### Description of the task
Please copy every line of the records below that holds the word "Rondzie".
###
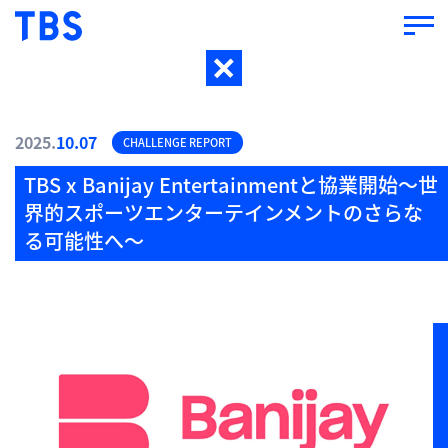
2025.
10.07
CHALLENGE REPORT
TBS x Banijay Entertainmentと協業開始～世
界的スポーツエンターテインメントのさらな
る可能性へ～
###
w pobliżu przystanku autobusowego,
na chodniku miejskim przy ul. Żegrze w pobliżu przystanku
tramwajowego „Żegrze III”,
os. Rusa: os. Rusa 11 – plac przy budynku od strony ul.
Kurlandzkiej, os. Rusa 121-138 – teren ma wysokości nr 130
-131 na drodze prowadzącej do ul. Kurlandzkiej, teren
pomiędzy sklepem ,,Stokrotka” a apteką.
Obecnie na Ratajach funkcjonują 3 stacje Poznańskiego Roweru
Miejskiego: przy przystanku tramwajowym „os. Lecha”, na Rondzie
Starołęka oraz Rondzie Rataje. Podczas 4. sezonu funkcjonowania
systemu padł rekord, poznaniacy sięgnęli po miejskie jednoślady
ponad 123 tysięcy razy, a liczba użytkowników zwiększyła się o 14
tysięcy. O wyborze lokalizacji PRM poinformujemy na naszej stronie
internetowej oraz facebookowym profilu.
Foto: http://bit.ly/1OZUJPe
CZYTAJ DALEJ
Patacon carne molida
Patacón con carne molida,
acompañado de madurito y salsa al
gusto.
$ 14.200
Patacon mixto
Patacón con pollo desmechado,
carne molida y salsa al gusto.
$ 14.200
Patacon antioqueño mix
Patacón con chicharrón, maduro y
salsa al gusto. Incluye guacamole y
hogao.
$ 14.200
###
### Output for this exercise
Miejskiego: przy przystanku tramwajowym „os. Lecha”, na Rondzie
Starołęka oraz Rondzie Rataje. Podczas 4. sezonu funkcjonowania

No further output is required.